I tried to mimic the procedure to see the validity of the method. For that I conduct a small simulation study in R. using the following code.
rm(list = ls())
library(pbmcapply)
hajek_coupling_generator <- function(bern_ind, n){
B_N = sum(bern_ind)
H_ind <- rep(0, times = length(bern_ind))
if(B_N == n){
r <- 1
H_ind = bern_ind
}
else if(B_N < n){
r <- 2
ind <- union(which(bern_ind == 1),
sample(setdiff(1:N, which(bern_ind == 1)),
size = n-B_N, replace = F))
for (i in ind) {
H_ind[i] <- 1
}
}
else{
r <- 3
ind <- sample(which(bern_ind == 1),
size = n,
replace = F)
for (i in ind) {
H_ind[i] <- 1
}
}
return(list(H_ind, r))
}
N <- 30000
f_N <- 0.1
n <- floor(N*f_N)
Niter <- 2000
# bern_ind <- rbinom(N, 1, n/N)
x <- seq(from = 0, to = 1,
length.out = N) # any positive sequence.
L2_conv.result <- do.call(rbind, pbmclapply(1:Niter,
function(i) {
bern_ind <- rbinom(N, 1, n/N)
tilde_S_n <- sum(x*bern_ind)
H <- hajek_coupling_generator(bern_ind, n)
H_ind <- H[[1]]
r <- H[[2]]
S_n <- sum(x*H_ind)
num <- (tilde_S_n - S_n)^2
return(c(r,tilde_S_n, S_n, num))} , mc.cores = 7))
df <- as.data.frame(L2_conv.result)
mean(df$V4[df$V1 == 1])/var(df$V2[df$V1==1])
mean(df$V4[df$V1 == 2])/var(df$V2[df$V1==2])

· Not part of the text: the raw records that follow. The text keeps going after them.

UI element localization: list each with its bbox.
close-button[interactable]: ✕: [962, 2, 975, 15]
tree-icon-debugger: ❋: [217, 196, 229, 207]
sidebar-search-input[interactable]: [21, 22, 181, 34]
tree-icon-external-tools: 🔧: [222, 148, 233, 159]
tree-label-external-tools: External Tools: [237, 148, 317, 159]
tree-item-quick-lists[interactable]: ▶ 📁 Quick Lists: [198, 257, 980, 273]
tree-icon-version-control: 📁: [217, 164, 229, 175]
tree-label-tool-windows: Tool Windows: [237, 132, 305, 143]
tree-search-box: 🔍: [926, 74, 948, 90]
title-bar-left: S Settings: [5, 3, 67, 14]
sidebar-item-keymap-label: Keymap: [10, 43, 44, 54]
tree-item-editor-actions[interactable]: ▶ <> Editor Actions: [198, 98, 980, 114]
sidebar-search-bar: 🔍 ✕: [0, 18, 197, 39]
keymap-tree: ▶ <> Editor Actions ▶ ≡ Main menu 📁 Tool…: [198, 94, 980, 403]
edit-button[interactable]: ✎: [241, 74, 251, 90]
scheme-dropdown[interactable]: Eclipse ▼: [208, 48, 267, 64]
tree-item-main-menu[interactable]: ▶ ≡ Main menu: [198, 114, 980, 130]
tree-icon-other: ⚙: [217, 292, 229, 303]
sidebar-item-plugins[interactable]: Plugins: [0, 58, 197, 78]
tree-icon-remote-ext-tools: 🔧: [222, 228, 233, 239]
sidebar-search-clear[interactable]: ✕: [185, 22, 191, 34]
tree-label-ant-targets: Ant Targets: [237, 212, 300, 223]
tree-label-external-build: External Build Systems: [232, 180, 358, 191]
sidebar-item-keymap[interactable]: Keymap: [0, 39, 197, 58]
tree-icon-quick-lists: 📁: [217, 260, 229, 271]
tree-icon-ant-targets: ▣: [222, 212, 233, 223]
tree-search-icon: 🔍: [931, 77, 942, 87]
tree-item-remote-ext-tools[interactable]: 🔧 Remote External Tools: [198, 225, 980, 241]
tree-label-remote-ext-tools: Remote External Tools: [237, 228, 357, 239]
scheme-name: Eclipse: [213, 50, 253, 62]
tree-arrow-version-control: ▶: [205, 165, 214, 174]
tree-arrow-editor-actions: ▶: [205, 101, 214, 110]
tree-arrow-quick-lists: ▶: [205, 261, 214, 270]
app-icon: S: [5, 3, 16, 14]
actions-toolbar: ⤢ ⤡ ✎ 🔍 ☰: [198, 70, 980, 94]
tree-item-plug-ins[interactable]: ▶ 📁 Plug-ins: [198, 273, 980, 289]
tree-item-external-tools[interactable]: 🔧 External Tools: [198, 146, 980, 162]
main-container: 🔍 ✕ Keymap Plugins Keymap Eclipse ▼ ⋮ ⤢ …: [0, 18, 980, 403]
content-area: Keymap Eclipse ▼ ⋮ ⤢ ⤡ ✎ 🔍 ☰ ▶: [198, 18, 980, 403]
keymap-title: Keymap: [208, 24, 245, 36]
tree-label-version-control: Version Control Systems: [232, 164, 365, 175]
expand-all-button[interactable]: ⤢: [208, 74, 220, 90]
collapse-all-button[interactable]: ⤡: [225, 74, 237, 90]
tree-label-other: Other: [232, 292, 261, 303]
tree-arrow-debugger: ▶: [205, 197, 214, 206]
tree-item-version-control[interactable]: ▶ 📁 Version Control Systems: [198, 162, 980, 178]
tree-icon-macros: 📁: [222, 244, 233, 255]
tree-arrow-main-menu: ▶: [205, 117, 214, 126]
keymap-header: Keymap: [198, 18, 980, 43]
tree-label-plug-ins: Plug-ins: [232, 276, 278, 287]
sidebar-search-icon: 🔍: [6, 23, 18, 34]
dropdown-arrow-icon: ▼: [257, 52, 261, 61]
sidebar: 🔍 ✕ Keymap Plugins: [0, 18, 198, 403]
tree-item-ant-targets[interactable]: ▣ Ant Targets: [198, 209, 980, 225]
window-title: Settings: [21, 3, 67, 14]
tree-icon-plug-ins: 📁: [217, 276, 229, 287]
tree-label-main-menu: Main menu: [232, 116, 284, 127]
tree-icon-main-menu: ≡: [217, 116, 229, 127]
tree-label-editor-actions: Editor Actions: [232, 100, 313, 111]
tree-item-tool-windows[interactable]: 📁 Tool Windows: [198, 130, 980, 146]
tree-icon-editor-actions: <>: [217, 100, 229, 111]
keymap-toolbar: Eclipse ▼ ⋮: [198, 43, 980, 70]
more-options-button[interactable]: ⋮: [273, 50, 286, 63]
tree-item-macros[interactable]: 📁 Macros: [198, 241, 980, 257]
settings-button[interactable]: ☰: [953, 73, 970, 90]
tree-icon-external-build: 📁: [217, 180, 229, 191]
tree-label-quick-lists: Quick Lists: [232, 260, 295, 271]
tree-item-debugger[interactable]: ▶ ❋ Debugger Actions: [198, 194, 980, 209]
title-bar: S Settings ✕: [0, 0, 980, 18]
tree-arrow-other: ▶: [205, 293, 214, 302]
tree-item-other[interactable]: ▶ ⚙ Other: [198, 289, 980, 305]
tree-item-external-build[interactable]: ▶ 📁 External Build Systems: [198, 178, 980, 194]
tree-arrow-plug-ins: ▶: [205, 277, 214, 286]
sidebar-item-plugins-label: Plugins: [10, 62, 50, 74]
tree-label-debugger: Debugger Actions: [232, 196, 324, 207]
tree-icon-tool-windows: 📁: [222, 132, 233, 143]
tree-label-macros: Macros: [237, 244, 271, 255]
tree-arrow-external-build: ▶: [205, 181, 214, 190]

mean(df$V4[df$V1 == 3])/var(df$V2[df$V1==3])
print(mean(L2_conv.result[,4])/var(L2_conv.result[,2]))
plot(ecdf(df$V2[df$V1==1]))
lines(ecdf(df$V3[df$V1==1]), col = "red")
plot(ecdf(df$V2[df$V1==2]))
lines(ecdf(df$V3[df$V1==2]), col = "red")
plot(ecdf(df$V2[df$V1==3]))
lines(ecdf(df$V3[df$V1==3]), col = "red")
plot(ecdf(L2_conv.result[,2]), main = "Hajek Coupling")
lines(ecdf(L2_conv.result[,3]), col = "red")
Here we mainly check the following,
mean(L2_conv.result[,4])/var(L2_conv.result[,2])
tending to zero or not.
All the necessary notations are describe in the book.
My code is unable to verify this (i.e. my code does not show any convergence to 0).
>print(mean(L2_conv.result[,4])/var(L2_conv.result[,2]))
>0.7738122
>N <- 40000
>print(mean(L2_conv.result[,4])/var(L2_conv.result[,2]))
>0.7513368
>N <- 1e6
>print(mean(L2_conv.result[,4])/var(L2_conv.result[,2]))
>0.7385734
I am unable to find the where the things go wrong. Any kind of help appreciable.